Wohl kein Banker in der Schweiz kann so viele Auszeichnungen vorweisen wie der künftige CEO der Credit Suisse. Doch Tidjane Thiams Karriere ist nicht ganz ohne Makel – und das hat ausgerechnet mit seiner neuen Arbeitgeberin zu tun.

Drei KMU-Besitzer aus der amerikanischen Stadt St. Louis reisen nach Europa. Dort erhoffen sie sich den Deal des Lebens. Doch es kommt anders – und der Trip endet im nackten Chaos.

Das ist in aller Kürze der Plot von «Unfinished Business», dem neuesten Film aus den Studios von 20th Century Fox in Hollywood. In den USA, wo der Streifen letztes Wochenende angelaufen ist, rangiert er bereits in den Top-Ten.

Das dürfte auch Tidjane Thiam (Bild oben) gefreut haben: Er ist Verwaltungsrat des Mutterhauses 21st Century Fox, das zum Imperium von Medien-Mogul Rupert Murdoch gehört.

Applaus gewohnt

Neben Thiams neuer Rolle verblasst jedoch jede Hollywood-Produktion: Er wurde am Dienstag zum künftigen CEO der Schweizer Grossbank Credit Suisse (CS) ernannt. Damit trifft Thiam, der bisher als Chef des grössten britischen Versicherers Prudential amtete, auch in der Schweiz auf «Unfinished Business» zuhauf: Es wird zu seiner Hauptaufgabe bei der CS werden, dem Schweizer Institut eine griffige Strategie zu verleihen.

Das Kursfeuerwerk der CS-Aktie am Dienstag zeigte, dass ihm das durchaus zugetraut wird: Die Titel stiegen am Dienstag innert weniger Stunden um gut 8 Prozent.

Vom WEF auserkoren

thiamLH 160Applaus ist sich der 52-jährige an der Elfenbeinküste geborene Franzose indes gewohnt.

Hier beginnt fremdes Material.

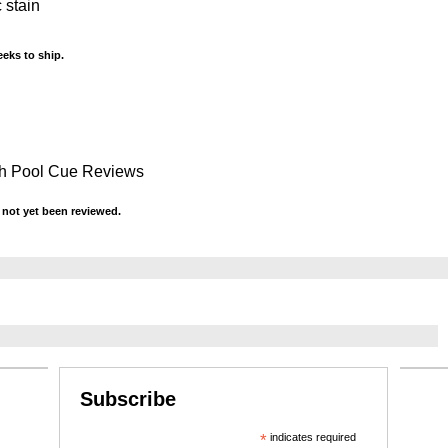
 stain
eks to ship.
sh Pool Cue Reviews
not yet been reviewed.
Subscribe
*
indicates required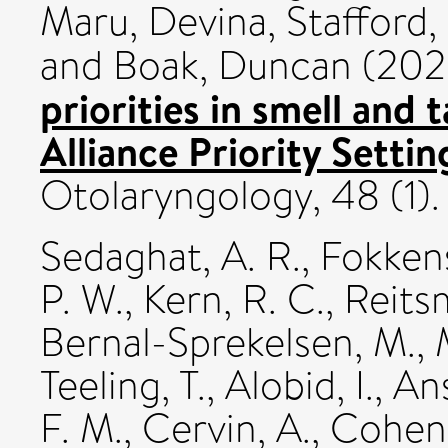
Maru, Devina
,
Stafford,
and
Boak, Duncan
(202
priorities in smell and 
Alliance Priority Settin
Otolaryngology, 48 (1).
Sedaghat, A. R.
,
Fokkens
P. W.
,
Kern, R. C.
,
Reitsm
Bernal-Sprekelsen, M.
,
Teeling, T.
,
Alobid, I.
,
Ans
F. M.
,
Cervin, A.
,
Cohen,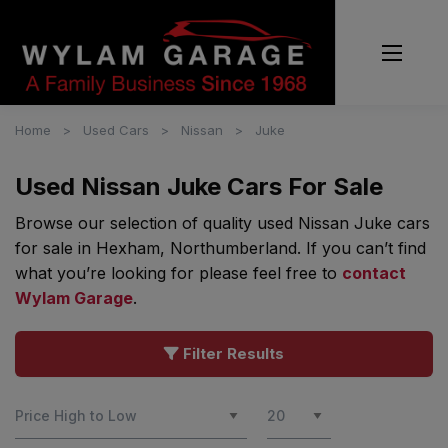
Home
Used Cars
Nissan
Juke
Used Nissan Juke Cars For Sale
Browse our selection of quality used Nissan Juke cars
for sale in Hexham, Northumberland. If you can’t find
what you’re looking for please feel free to
contact
Wylam Garage
.
Filter Results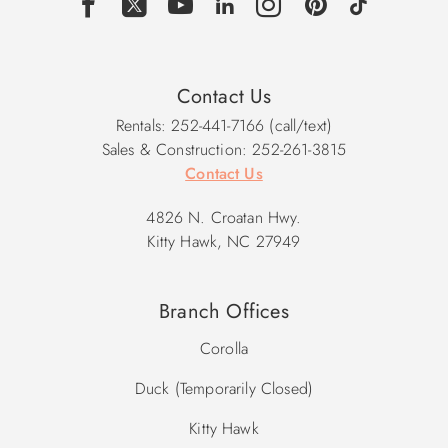
Contact Us
Rentals: 252-441-7166 (call/text)
Sales & Construction: 252-261-3815
Contact Us
4826 N. Croatan Hwy.
Kitty Hawk, NC 27949
Branch Offices
Corolla
Duck (Temporarily Closed)
Kitty Hawk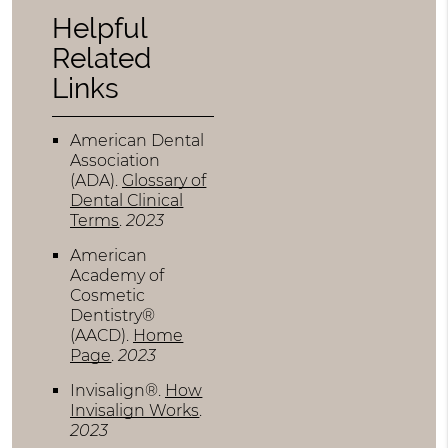
Helpful
Related
Links
American Dental
Association
(ADA)
.
Glossary of
Dental Clinical
Terms
.
2023
American
Academy of
Cosmetic
Dentistry®
(AACD)
.
Home
Page
.
2023
Invisalign®
.
How
Invisalign Works
.
2023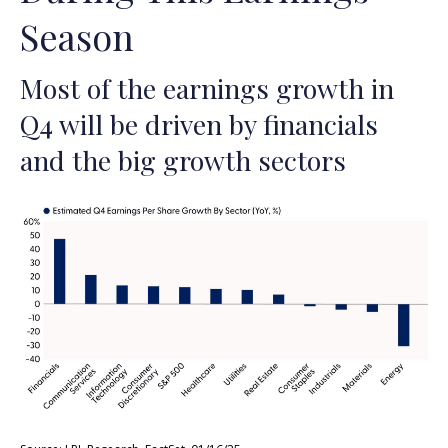
Season
Most of the earnings growth in
Q4 will be driven by financials
and the big growth sectors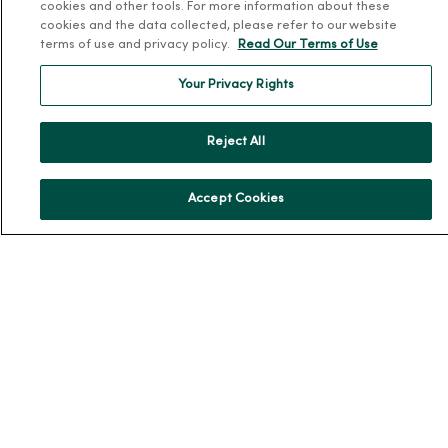
cookies and other tools. For more information about these
MercyOne Careers
cookies and the data collected, please refer to our website
Working at MercyOne
terms of use and privacy policy.
Read Our Terms of Use
About MercyOne
Your Privacy Rights
About Us
Reject All
Our History
Leadership
Accept Cookies
Community Health
Donate to MercyOne
News & Media Contacts
Team Directory
En Español
For Colleagues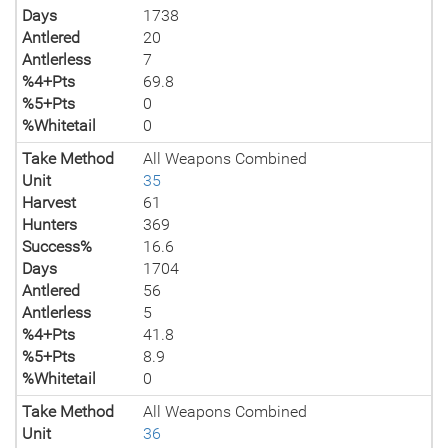
Days
1738
Antlered
20
Antlerless
7
%4+Pts
69.8
%5+Pts
0
%Whitetail
0
Take Method
All Weapons Combined
Unit
35
Harvest
61
Hunters
369
Success%
16.6
Days
1704
Antlered
56
Antlerless
5
%4+Pts
41.8
%5+Pts
8.9
%Whitetail
0
Take Method
All Weapons Combined
Unit
36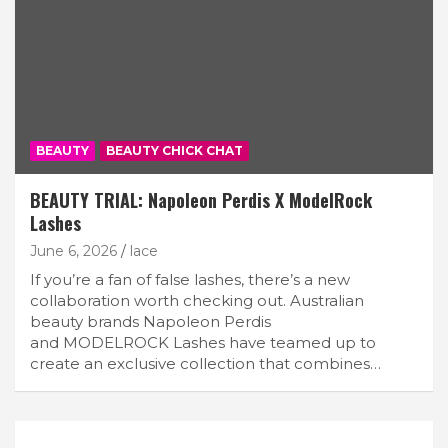
BEAUTY
BEAUTY CHICK CHAT
BEAUTY TRIAL: Napoleon Perdis X ModelRock
Lashes
June 6, 2026
lace
If you’re a fan of false lashes, there’s a new
collaboration worth checking out. Australian
beauty brands Napoleon Perdis
and MODELROCK Lashes have teamed up to
create an exclusive collection that combines…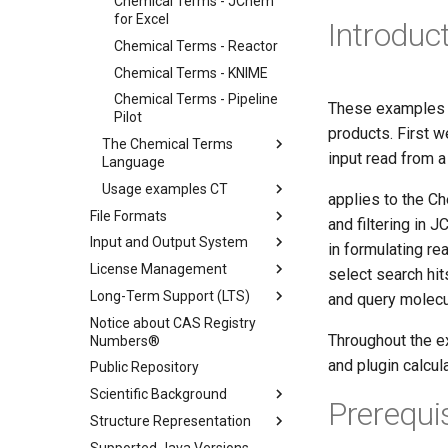
Chemical Terms - JChem
for Excel
Introduc
Chemical Terms - Reactor
Chemical Terms - KNIME
Chemical Terms - Pipeline
These examples 
Pilot
products. First 
The Chemical Terms
input read from a
Language
Usage examples CT
applies to the C
File Formats
and filtering in
Input and Output System
in formulating re
License Management
select search hit
Long-Term Support (LTS)
and query molecul
Notice about CAS Registry
Throughout the e
Numbers®
and plugin calcu
Public Repository
Scientific Background
Prerequi
Structure Representation
Supported Java Versions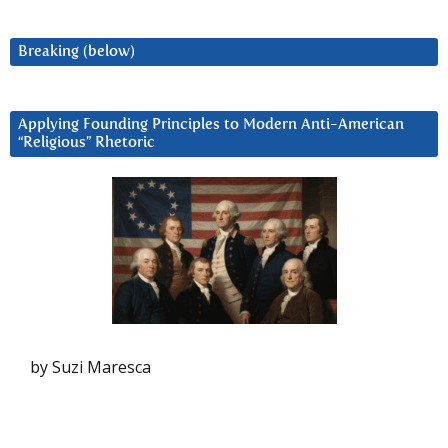
Breaking (below)
Applying Founding Principles to Modern Anti-American
“Religious” Rhetoric
by Suzi Maresca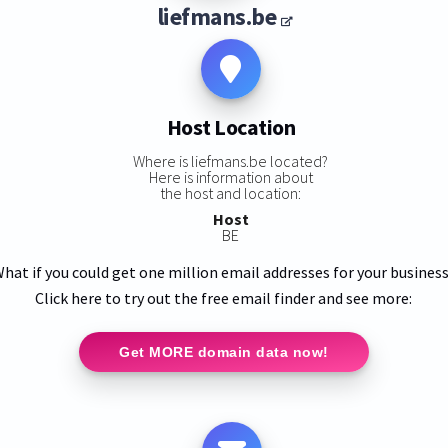
liefmans.be
Host Location
Where is liefmans.be located?
Here is information about
the host and location:
Host
BE
hat if you could get one million email addresses for your busines
Click here to try out the free email finder and see more:
Get MORE domain data now!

Wie kaum ein anderer Finanz-Spezialist wurde er in der Vergangenheit mit Auszeichnungen und Ehrenämtern nur so überhäuft. In Frankreich, wo Thiam eine Ausbildung an Elite-Schulen absolvierte, wurde ihm 2011 die höchste Ehrerweisung zuteil, die das Land zu vergeben hat: Die Aufnahme in die Ehrenlegion.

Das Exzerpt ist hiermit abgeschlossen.